4) Family physicians receive extensive medical training.
After graduating from medical school, family physicians complete a three-year residency program in which they receive training in six major medical areas: pediatrics, obstetrics and gynecology, internal medicine, psychiatry and neurology, surgery, and community medicine. Some go on to receive instruction in other areas including emergency medicine, ophthalmology, radiology, orthopedics, and urology.

5) Family physicians manage chronic illness.
Cancer, stroke, heart disease, asthma, and diabetes—family physicians provide ongoing and personalized care for all of our most serious chronic, degenerative diseases.

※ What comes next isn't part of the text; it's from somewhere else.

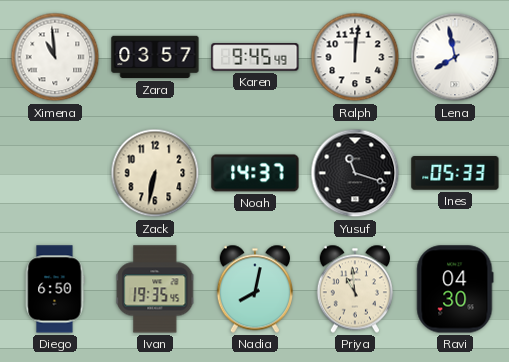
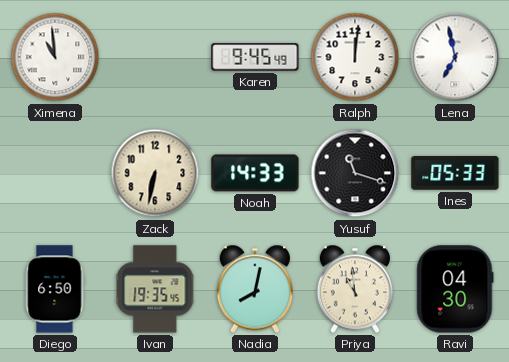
Zara: 03:57 -> none
Lena: 7:58 -> 6:58
Noah: 14:37 -> 14:33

6) Family physicians have the flexibility to tailor their services.
Based on their unique areas of interests and skills along with the demands of the community they serve, family physicians can incorporate a multitude of procedures into their patient care.

7) Family physicians are your advocates in a complex health care system.
Having a single point of contact in the often-overwhelming world of health care is very reassuring. Your primary care family physician runs interference for you and coordinates your care with other providers and subspecialists when needed. A collaborative network of physicians provides truly integrated and superior care to ensure all of your medical needs are met.

8) They know your personal — and family — history
When doctors treat you for years, they get to know your medical history inside and out. That helps them make accurate diagnoses, watch for red flags regarding medications and monitor changes in your health through the years.
But the “family” in family doctor matters, too. Seeing multiple generations of a family can help a doctor record an accurate, in-depth family health history. For example, if I know you had cancer at a young age, and so did your mother, that’s a red flag. I will recommend genetic counseling and offer a screening plan not only for you but also for other family members at risk. Medical history is just part of the picture. Sometimes it helps to know what’s happening at home, too. When treating a child whose parent just lost a job, for instance, that information comes into play when assessing stress and anxiety.

9) Family doctors treat more than you think
Yes, family doctors do your yearly check-up. But they also can help you manage chronic conditions such as heart disease, diabetes and arthritis. They can treat acute situations such as sinus infections and injuries. They can help you throughout a pregnancy.
They also can perform minor surgical procedures, such as freezing a wart or draining an abscess. These are but a few examples, and the list goes on.

10) When you need a specialist, they help find the right fit
When you need to see a specialist for heart disease, cancer or any other serious concern, a family doctor can help find someone who fits your specific needs — and personality.
Here’s an example: a patient who needs to see a cardiologist. a family doctor know from years of experience this patient prefers conservative treatments. That means I’ll search for a cardiologist who takes a conservative-first approach rather than someone known for aggressive treatment.

11) They can improve lives — and save money
Data suggests that adding one primary care physician (such as a family doctor) for every 10,000 people can lower hospital admissions by 5.5 percent, emergency room visits by 11 percent and surgeries by 11 percent.
Those numbers are even more impressive than cost savings. Family doctors can certainly save the country money, but more important, they can offer your family better health.